Yesterday Gizmodo ran a story offering another theory. In the post Flash developer Morgan Adams explained that Flash just wouldn't work on the iPad (or the iPhone) because there's no cursor and no concept of a cursor, and with no cursor there's no hovering, and with no hovering Flash doesn't work right. Huh? Gizmodo subsequently backed away from the story. In retrospect Adams seemed to be talking mostly about banner ads. You know those awful ads that take over your screen when you pass your mouse cursor over them? Well yeah, those wouldn't work since there's no way to hover without clicking. What a loss to us all, right? On the other hand that hover technique might be used in more practical applications, though none immediately spring to mind. Another line of speculation cropping up is that the graphics subsystem of the A4 chip inside the iPad is underpowered and so isn't able to accelerate Flash. This according to a post at The Bright Side of News which said in part:
According to our sources, the graphics subsystem of Apple's A4 not just has issues in fully supporting OpenES 2.0 but is a underpowered GPU for the screen resolution at hand. iPad's resolution is too high and as a consequence, A4's GPU cannot accelerate Adobe Flash.

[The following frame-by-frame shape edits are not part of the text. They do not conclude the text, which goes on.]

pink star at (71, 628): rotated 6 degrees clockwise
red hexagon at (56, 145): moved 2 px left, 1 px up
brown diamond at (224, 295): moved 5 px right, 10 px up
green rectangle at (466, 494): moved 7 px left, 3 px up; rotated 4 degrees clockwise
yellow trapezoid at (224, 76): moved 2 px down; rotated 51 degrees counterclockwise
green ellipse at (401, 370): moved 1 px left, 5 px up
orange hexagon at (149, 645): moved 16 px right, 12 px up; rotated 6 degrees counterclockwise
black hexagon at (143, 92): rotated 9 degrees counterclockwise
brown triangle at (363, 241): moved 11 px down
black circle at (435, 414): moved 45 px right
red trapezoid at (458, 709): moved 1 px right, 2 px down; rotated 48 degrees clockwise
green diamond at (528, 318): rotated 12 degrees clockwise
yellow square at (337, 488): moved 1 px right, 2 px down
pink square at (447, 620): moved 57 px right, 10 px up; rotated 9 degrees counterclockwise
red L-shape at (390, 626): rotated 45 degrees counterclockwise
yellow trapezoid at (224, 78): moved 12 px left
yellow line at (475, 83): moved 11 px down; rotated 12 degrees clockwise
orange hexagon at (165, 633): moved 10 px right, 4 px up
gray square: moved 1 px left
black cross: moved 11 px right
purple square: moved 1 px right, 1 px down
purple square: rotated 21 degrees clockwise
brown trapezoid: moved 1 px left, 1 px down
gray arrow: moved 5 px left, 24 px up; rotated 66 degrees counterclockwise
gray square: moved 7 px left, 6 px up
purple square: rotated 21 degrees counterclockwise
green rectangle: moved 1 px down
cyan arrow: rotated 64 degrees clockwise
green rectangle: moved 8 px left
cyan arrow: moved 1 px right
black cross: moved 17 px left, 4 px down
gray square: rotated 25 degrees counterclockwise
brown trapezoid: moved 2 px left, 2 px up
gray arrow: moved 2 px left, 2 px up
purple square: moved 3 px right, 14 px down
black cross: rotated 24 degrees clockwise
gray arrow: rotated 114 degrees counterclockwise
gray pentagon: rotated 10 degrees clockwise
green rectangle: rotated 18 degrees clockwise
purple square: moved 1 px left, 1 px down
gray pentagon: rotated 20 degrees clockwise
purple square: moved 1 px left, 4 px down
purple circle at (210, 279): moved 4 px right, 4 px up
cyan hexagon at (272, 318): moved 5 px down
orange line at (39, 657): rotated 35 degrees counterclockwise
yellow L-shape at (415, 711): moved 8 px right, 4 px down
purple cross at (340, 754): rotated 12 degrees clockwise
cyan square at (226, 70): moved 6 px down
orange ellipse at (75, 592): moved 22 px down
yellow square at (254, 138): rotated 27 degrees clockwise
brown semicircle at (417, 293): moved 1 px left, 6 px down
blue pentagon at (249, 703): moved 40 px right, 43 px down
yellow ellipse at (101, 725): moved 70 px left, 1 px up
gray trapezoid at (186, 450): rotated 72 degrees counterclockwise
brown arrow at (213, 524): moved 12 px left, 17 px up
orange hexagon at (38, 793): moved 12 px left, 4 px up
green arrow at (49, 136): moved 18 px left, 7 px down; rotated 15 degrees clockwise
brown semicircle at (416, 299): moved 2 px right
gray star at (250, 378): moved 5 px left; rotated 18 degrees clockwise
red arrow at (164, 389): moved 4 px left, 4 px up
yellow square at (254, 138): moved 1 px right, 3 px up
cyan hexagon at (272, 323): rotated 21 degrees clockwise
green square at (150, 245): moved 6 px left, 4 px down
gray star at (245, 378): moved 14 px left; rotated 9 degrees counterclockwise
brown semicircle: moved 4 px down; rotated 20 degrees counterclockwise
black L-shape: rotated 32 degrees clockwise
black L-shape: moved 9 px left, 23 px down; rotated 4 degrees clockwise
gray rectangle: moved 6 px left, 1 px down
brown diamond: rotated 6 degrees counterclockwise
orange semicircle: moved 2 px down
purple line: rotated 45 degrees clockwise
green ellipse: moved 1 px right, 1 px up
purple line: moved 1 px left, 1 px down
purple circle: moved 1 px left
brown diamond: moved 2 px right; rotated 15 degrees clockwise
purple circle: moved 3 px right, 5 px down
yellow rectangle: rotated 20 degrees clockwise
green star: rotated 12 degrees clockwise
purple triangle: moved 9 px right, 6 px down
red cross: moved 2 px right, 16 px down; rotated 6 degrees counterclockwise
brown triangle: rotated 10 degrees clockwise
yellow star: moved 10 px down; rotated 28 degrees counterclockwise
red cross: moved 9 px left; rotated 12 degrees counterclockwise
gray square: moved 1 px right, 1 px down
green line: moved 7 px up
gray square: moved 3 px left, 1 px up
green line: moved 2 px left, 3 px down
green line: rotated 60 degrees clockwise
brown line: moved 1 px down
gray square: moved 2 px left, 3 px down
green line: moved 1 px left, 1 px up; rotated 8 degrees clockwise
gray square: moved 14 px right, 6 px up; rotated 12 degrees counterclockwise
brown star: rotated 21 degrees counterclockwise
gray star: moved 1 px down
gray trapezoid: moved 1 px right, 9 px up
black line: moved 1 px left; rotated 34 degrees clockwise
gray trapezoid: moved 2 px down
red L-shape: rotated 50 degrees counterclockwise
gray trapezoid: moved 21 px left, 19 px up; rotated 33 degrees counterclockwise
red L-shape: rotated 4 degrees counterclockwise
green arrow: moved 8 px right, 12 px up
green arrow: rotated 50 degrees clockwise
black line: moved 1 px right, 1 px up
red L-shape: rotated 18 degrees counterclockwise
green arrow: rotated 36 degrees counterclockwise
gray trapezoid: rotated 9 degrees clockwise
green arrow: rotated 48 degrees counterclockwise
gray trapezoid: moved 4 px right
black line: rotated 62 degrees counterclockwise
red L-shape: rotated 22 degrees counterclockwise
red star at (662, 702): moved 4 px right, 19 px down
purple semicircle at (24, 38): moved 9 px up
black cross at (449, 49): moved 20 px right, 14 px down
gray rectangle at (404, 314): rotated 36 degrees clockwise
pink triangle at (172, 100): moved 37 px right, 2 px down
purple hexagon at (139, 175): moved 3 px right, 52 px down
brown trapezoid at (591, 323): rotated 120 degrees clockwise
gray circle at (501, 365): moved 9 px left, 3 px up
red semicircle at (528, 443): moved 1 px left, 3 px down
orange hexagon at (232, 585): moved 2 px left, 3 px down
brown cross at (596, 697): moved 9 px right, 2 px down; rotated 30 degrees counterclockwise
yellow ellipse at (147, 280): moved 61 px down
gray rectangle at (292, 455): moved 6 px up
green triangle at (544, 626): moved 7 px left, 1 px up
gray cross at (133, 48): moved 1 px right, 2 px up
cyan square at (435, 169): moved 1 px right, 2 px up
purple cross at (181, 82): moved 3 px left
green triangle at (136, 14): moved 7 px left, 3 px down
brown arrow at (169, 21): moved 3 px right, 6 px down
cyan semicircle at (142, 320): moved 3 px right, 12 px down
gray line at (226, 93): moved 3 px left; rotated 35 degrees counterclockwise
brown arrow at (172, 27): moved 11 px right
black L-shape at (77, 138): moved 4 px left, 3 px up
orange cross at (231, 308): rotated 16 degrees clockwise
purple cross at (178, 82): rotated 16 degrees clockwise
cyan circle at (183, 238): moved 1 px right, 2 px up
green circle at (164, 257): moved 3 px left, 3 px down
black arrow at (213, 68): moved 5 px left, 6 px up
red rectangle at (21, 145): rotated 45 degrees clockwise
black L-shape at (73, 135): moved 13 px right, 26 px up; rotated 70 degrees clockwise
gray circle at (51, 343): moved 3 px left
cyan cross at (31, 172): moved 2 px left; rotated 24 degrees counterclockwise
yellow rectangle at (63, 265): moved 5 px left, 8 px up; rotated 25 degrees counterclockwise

This is info coming from a single source, so take it with a grain of salt. While all this is going down, over in the Android world there's a video going around of Farmville (the oh-so-popular Facebook game, built in Flash) running on a Nexus One (jump to around the 2:30 mark). The Nexus One in question is running a ROM from the upcoming HTC Desire, so there's a bit of hackery involved, but when the Desire launches in April it is supposed to have Flash 10.1 included. Watching the video, the experience doesn't look all that pleasant to me and I'm not convinced I want Flash running on my phone, but that's mostly due to screen size. The iPad's 1024x768 screen resolution would be a lot more conducive to running Flash apps than the Nexus One's 800x480 resolution is, assuming the device has the horsepower to keep the Flash apps responsive. So how is this all going to shake out? If the iPad really takes off then Apple could conceivably use its leverage to influence content developers to move away from Flash and onto other technologies like HTML 5. But until that happens (if it ever does) the lack of Flash support has the potential to be a real chink in the iPad's armor, particularly when there are Android and Windows tablets on the way that do support Flash. It'll be interesting to see if Apple flinches or if it will stand its ground. It'll also be interesting to see how big a deal the lack of Flash really is once the device ships. The iPhone and iPod Touch do well enough without it.